Submit without the MaxCompute client

Run the main function directly to submit the job programmatically. The following example uses the PageRank algorithm to show a complete job setup using GraphJob:

public static void main(String[] args) throws Exception {
  if (args.length < 2)
    printUsage();

  // Authenticate and connect to MaxCompute
  Account account = new AliyunAccount(accessId, accessKey);
  Odps odps = new Odps(account);
  odps.setEndpoint(endPoint);
  odps.setDefaultProject(project);

  SessionState ss = SessionState.get();
  ss.setOdps(odps);
  ss.setLocalRun(false);

  // Configure the Graph job
  String resource = "mapreduce-examples.jar";
  GraphJob job = new GraphJob();

  // Add the JAR to the class cache — equivalent to -libjars in the jar command
  job.addCacheResourcesToClassPath(resource);
  job.setGraphLoaderClass(PageRankVertexReader.class);
  job.setVertexClass(PageRankVertex.class);

  // Set input and output tables
  job.addInput(TableInfo.builder().tableName(args[0]).build());
  job.addOutput(TableInfo.builder().tableName(args[1]).build());

  // Default max iteration is 30; override if a third argument is provided
  job.setMaxIteration(30);
  if (args.length >= 3)
    job.setMaxIteration(Integer.parseInt(args[2]));

  // Run the job and report elapsed time
  long startTime = System.currentTimeMillis();
  job.run();
  System.out.println("Job Finished in "
      + (System.currentTimeMillis() - startTime) / 1000.0
      + " seconds");
}

Configure input and output

Graph job input and output must be MaxCompute tables. Custom input and output formats are not supported.

Job input

GraphJob job = new GraphJob();

// Entire table as input
job.addInput(TableInfo.builder().tableName("tblname").build());

// Specific partition as input
job.addInput(TableInfo.builder().tableName("tblname").partSpec("pt1=a/pt2=b").build());

// Specific columns from a partition — accessed via record.get(0) in GraphLoader.load()
// Columns are read in the order specified here (col2 -> index 0, col0 -> index 1)
job.addInput(
    TableInfo.builder().tableName("tblname").partSpec("pt1=a/pt2=b").build(),
    new String[]{"col2", "col0"}
);
Multiple inputs are supported. The addInput framework reads records from the input table and passes them to your GraphLoader implementation. Partition filter conditions are not supported — see Limits of MaxCompute Graph for details.

Job output

GraphJob job = new GraphJob();

// Partitioned table output — the last partition level must be specified
job.addOutput(TableInfo.builder().tableName("table_name").partSpec("pt1=a/pt2=b").build());

// Labeled output with overwrite behavior:
// true  = overwrite (equivalent to INSERT OVERWRITE)
// false = append   (equivalent to INSERT INTO)
job.addOutput(
    TableInfo.builder().tableName("table_name").partSpec("pt1=a/pt2=b").lable("output1").build(),
    true
);
Multiple outputs are supported. Label each output with .lable(String). During runtime, write to an output by calling WorkContext.write() with the corresponding label.

Read resources

There are two ways to make resources available to a Graph job.

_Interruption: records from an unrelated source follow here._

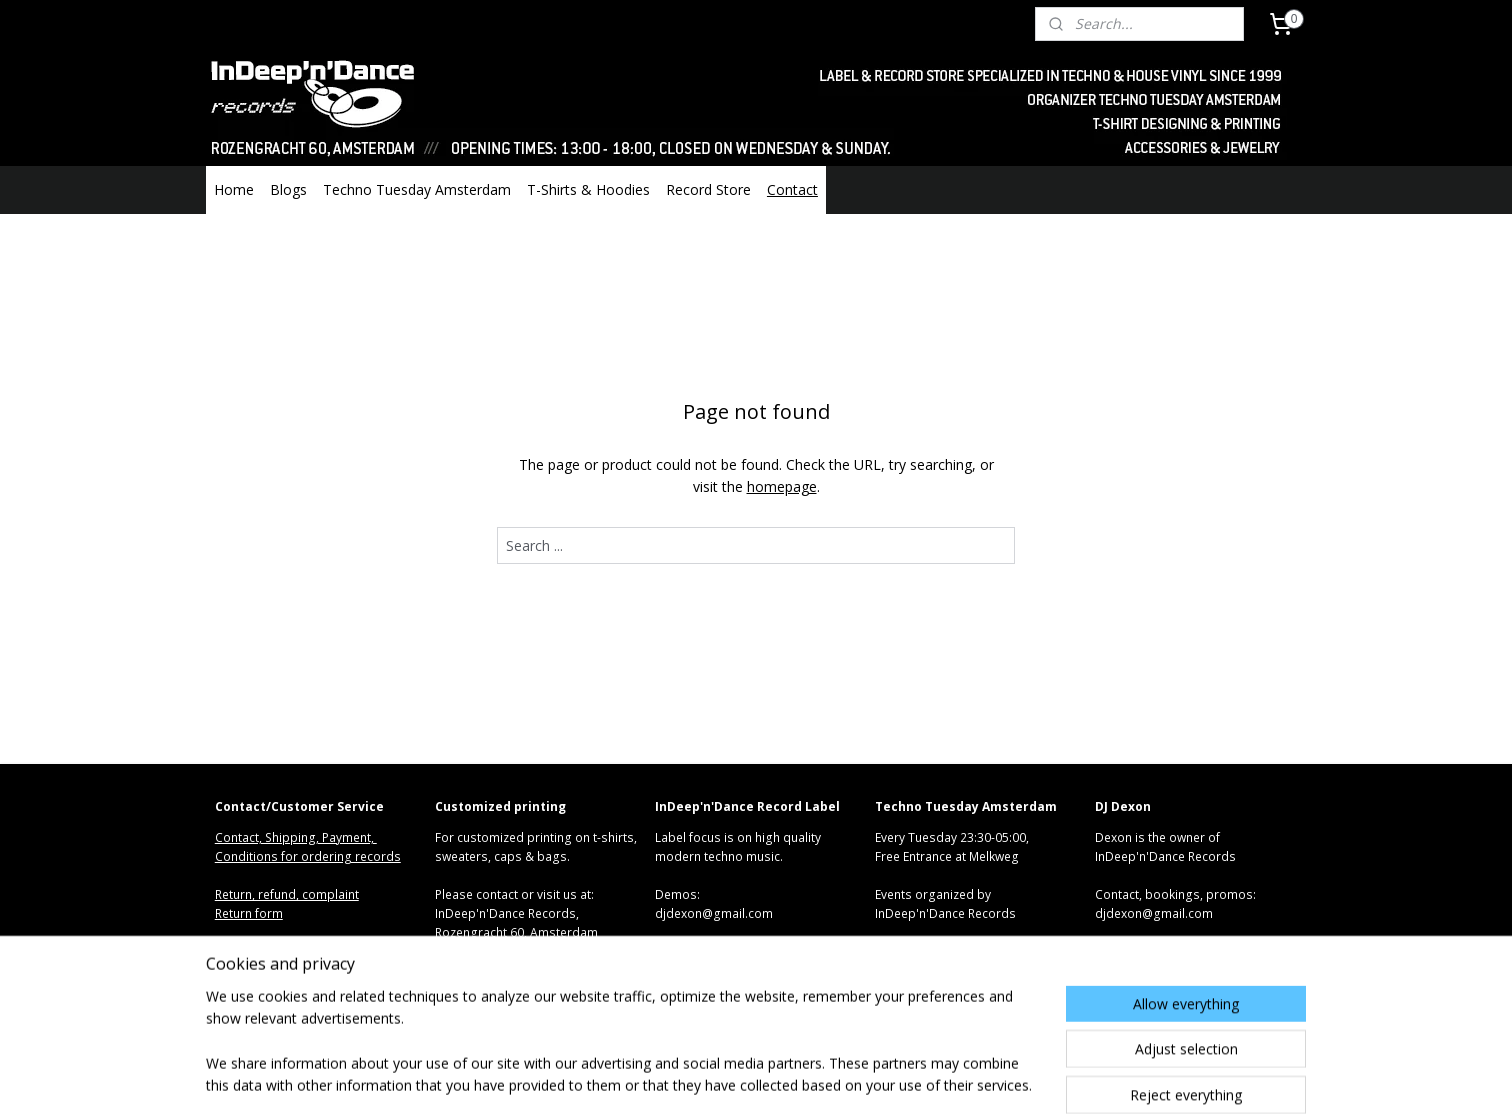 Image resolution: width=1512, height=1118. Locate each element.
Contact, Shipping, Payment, (296, 837)
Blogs (288, 189)
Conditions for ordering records (308, 856)
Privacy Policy (253, 971)
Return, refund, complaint (287, 894)
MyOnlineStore (977, 1081)
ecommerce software (800, 1081)
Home (234, 189)
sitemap (679, 1081)
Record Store (708, 189)
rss (721, 1081)
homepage (782, 486)
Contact (792, 189)
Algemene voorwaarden (284, 952)
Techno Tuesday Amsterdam (417, 189)
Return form (249, 913)
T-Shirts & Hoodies (588, 189) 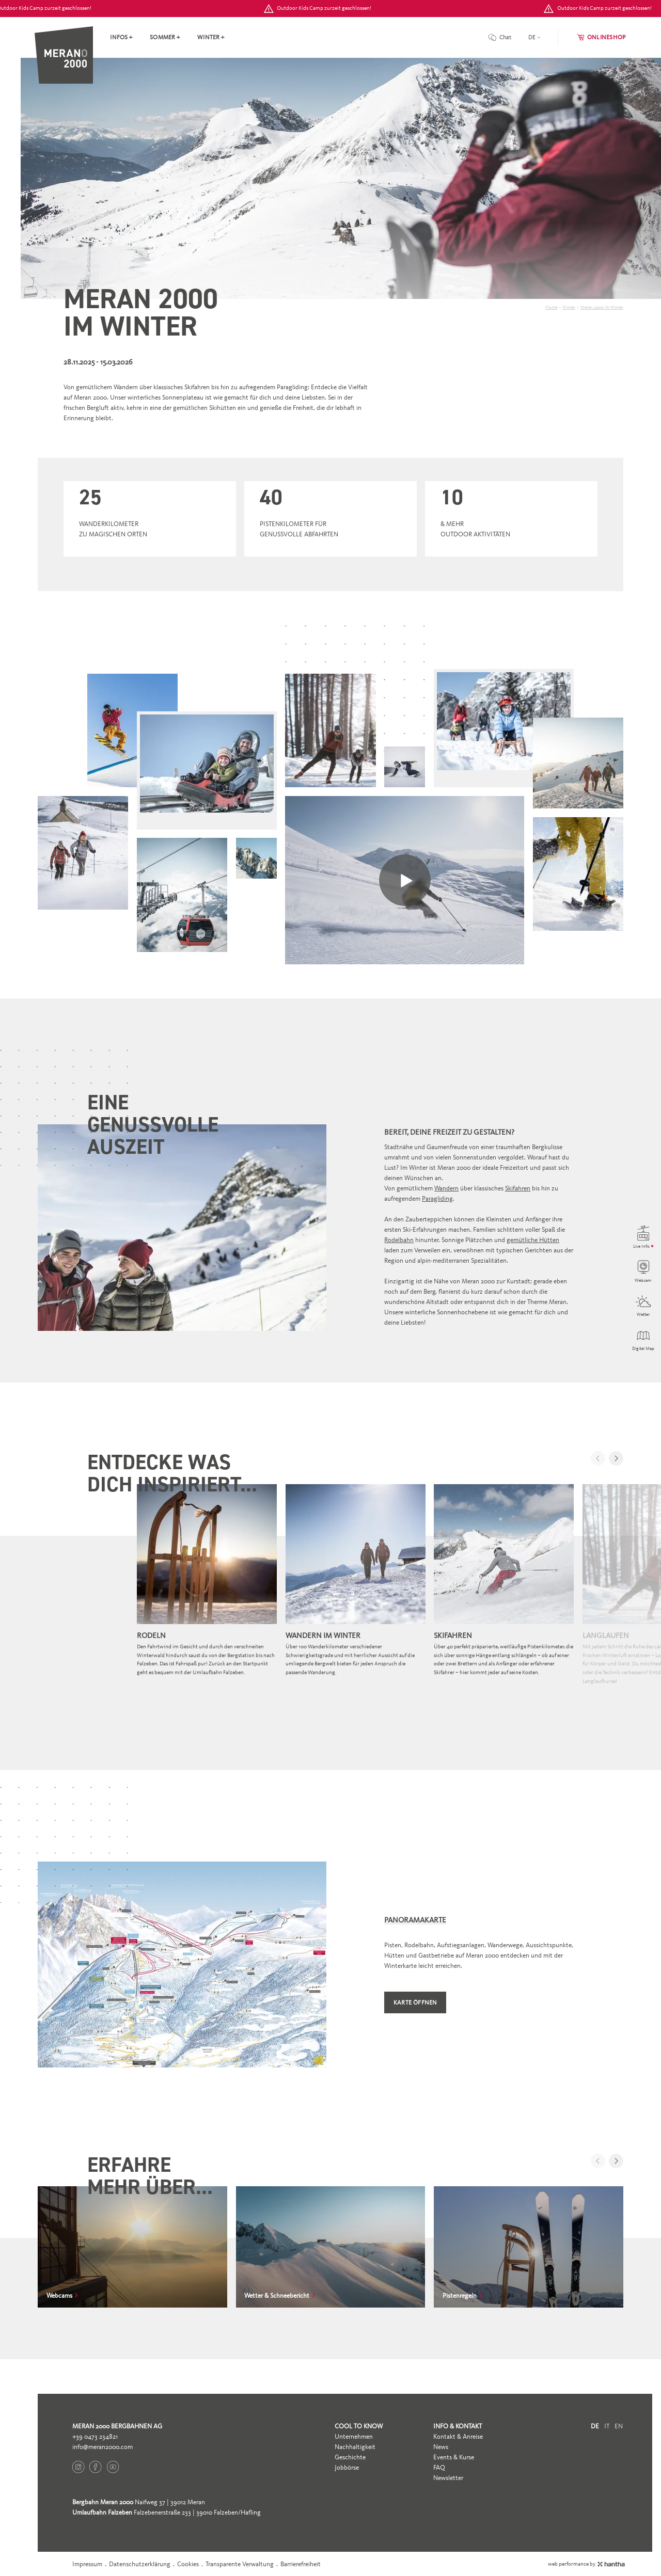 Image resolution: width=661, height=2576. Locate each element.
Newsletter (448, 2478)
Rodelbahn (399, 1239)
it (606, 2426)
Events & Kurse (453, 2457)
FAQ (439, 2467)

Declare resources on GraphJob

Call these methods before job.run() to register resources:

void addCacheResources(String resourceNames)
void addCacheResourcesToClassPath(String resourceNames)

Read resources from WorkerContext

You can read resources from the WorkerContext object:

public byte[] readCacheFile(String resourceName) throws IOException;
public Iterable<byte[]> readCacheArchive(String resourceName) throws IOException;
public Iterable<byte[]> readCacheArchive(String resourceName, String relativePath) throws IOException;
public Iterable<WritableRecord> readResourceTable(String resourceName);
public BufferedInputStream readCacheFileAsStream(String resourceName) throws IOException;
public Iterable<BufferedInputStream> readCacheArchiveAsStream(String resourceName) throws IOException;
public Iterable<BufferedInputStream> readCacheArchiveAsStream(String resourceName, String relativePath) throws IOException;
Use the stream APIs (readCacheFileAsStream, readCacheArchiveAsStream) when processing large resources — they reduce memory consumption by reading and processing data incrementally rather than loading everything at once. Alternatively, read resources in the setup() method of WorkerComputer, store them in WorkerValue, and retrieve them later with getWorkerValue.